First find the line with "Allerheiligen." in the entries below, then set down exactly every line through the line with "Reißfestigkeit und Elastizität", that line included.

__Extracted data__.
● ● ● ● ● ● ●
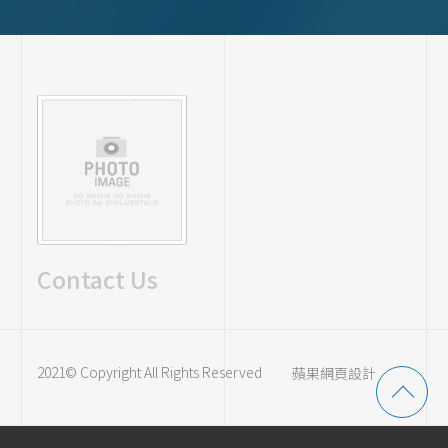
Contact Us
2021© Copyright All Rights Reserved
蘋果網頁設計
● ● ● ● ● ● ●
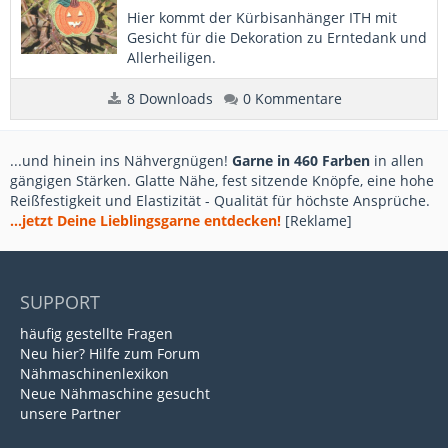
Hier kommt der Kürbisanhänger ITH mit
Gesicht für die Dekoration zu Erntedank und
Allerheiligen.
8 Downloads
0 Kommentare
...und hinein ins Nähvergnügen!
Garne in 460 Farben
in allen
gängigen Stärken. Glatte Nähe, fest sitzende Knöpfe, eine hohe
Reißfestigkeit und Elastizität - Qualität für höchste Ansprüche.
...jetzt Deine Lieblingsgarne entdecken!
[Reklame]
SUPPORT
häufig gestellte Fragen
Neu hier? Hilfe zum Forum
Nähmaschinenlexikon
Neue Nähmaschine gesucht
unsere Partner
● ● ● ● ● ● ●
__Finished exercise__.
Allerheiligen.
8 Downloads
0 Kommentare
...und hinein ins Nähvergnügen!
Garne in 460 Farben
in allen
gängigen Stärken. Glatte Nähe, fest sitzende Knöpfe, eine hohe
Reißfestigkeit und Elastizität - Qualität für höchste Ansprüche.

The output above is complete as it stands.